Путник достал из кармана монетку. Покрутил её в руках. Подбросил и она, прыгая по земле, укатилась в закрытое подсобное помещение.
— Да-а-а, подсказка "пятьдесят на пятьдесят" не сработала из-за сбоя аппаратуры, — раздосадовано произнес игрок. — Остается помощь зала. Устроим блиц-опрос среди заключенных. Самое кровожадное желание — исполним! Вот они обрадуются!
Освободитель закрыл дверь на улицу. Посмотрел в сторону коридора.
— А вообще... Пора всех выпускать! Пока про них другие не вспомнили. А то набегут правозащитники, адвокаты, борцы за свободу... А оно нам надо?
Странник вернулся в подземелье и пошел к камерам, открывая их по пути. В одной из них томилась группа крестьян или горожан посаженных за какие-то провинности.
Когда грубая досчатая дверь с визгом распахнулась. В его лицо ударила нестерпимая вонь. Бритые, синие и бледные головы, клейменые, исхудалые лица, грязные, вонючие тела, прикрытые всяким лохмотьем.
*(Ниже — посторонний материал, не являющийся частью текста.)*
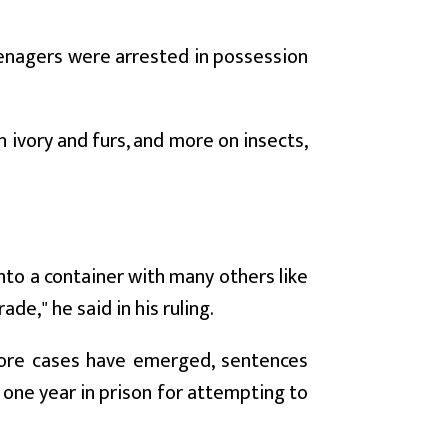
eenagers were arrested in possession
 ivory and furs, and more on insects,
to a container with many others like
ade," he said in his ruling.
more cases have emerged, sentences
one year in prison for attempting to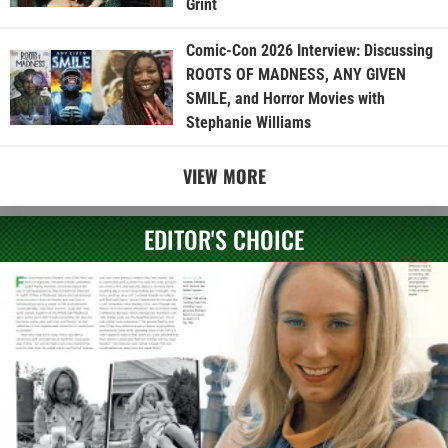
Grint
Comic-Con 2026 Interview: Discussing
ROOTS OF MADNESS, ANY GIVEN
SMILE, and Horror Movies with
Stephanie Williams
VIEW MORE
EDITOR'S CHOICE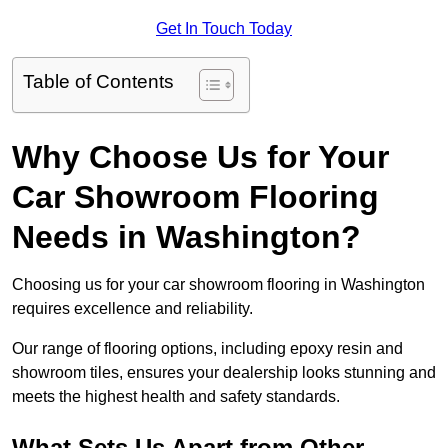
Get In Touch Today
Table of Contents
Why Choose Us for Your
Car Showroom Flooring
Needs in Washington?
Choosing us for your car showroom flooring in Washington
requires excellence and reliability.
Our range of flooring options, including epoxy resin and
showroom tiles, ensures your dealership looks stunning and
meets the highest health and safety standards.
What Sets Us Apart from Other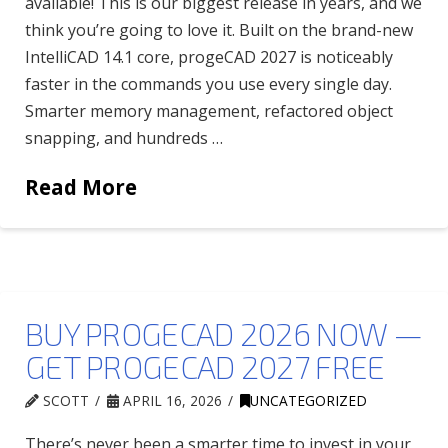
available! This is our biggest release in years, and we
think you’re going to love it. Built on the brand-new
IntelliCAD 14.1 core, progeCAD 2027 is noticeably
faster in the commands you use every single day.
Smarter memory management, refactored object
snapping, and hundreds …
Read More
BUY PROGECAD 2026 NOW —
GET PROGECAD 2027 FREE
SCOTT
APRIL 16, 2026
UNCATEGORIZED
There’s never been a smarter time to invest in your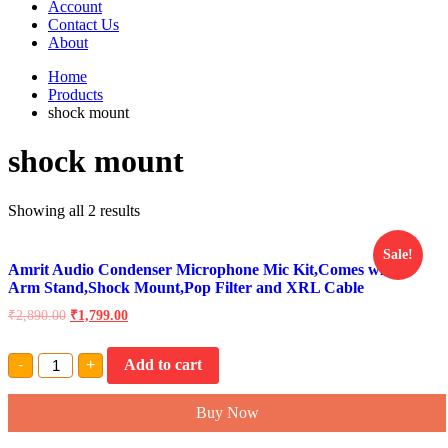
Account
Contact Us
About
Home
Products
shock mount
shock mount
Showing all 2 results
Sale!
Amrit Audio Condenser Microphone Mic Kit,Comes with
Arm Stand,Shock Mount,Pop Filter and XRL Cable
₹
2,890.00
₹
1,799.00
Amrit
-
+
Add to cart
Audio
Condenser
Microphone
Buy Now
Mic
Kit,Comes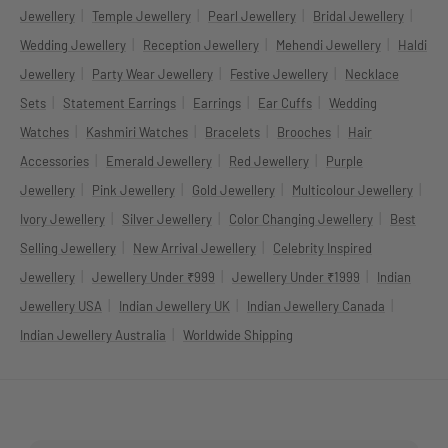
|
|
|
|
Jewellery
Temple Jewellery
Pearl Jewellery
Bridal Jewellery
|
|
|
Wedding Jewellery
Reception Jewellery
Mehendi Jewellery
Haldi
|
|
|
Jewellery
Party Wear Jewellery
Festive Jewellery
Necklace
|
|
|
|
Sets
Statement Earrings
Earrings
Ear Cuffs
Wedding
|
|
|
|
Watches
Kashmiri Watches
Bracelets
Brooches
Hair
|
|
|
Accessories
Emerald Jewellery
Red Jewellery
Purple
|
|
|
|
Jewellery
Pink Jewellery
Gold Jewellery
Multicolour Jewellery
|
|
|
Ivory Jewellery
Silver Jewellery
Color Changing Jewellery
Best
|
|
Selling Jewellery
New Arrival Jewellery
Celebrity Inspired
|
|
|
Jewellery
Jewellery Under ₹999
Jewellery Under ₹1999
Indian
|
|
|
Jewellery USA
Indian Jewellery UK
Indian Jewellery Canada
|
Indian Jewellery Australia
Worldwide Shipping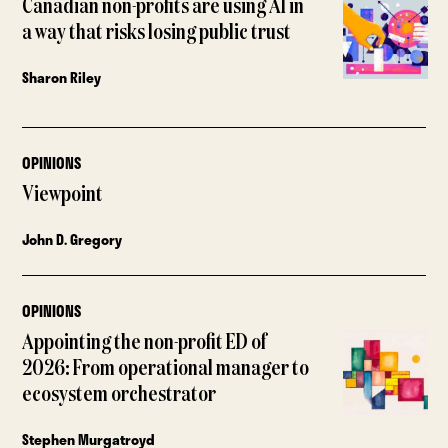
Canadian non-profits are using AI in
a way that risks losing public trust
Sharon Riley
OPINIONS
Viewpoint
John D. Gregory
OPINIONS
Appointing the non-profit ED of
2026: From operational manager to
ecosystem orchestrator
Stephen Murgatroyd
Горящие от света как у волков глаза...
— Все на выход! — закричал спасатель, по возможности стараясь изменить свой голос. — Боярин всех прощает и отпускает на волю!
У Алексея от резкой вони начали слизиться глаза. Он быстро выскочил наружу. Пошел дальше. По пути стали попадаться пустые комнаты и склады с садовым инвентарем. В одной из камер освободитель нашел уже погибшего человека. В последней и самой дальней от входа, под двумя запорами, томился сильно заросший мужчина.
— Дедуля... Конечная остановка! Дальнейшая отсидка отменяется. Выходим! Не забываем вещи и выключать свет.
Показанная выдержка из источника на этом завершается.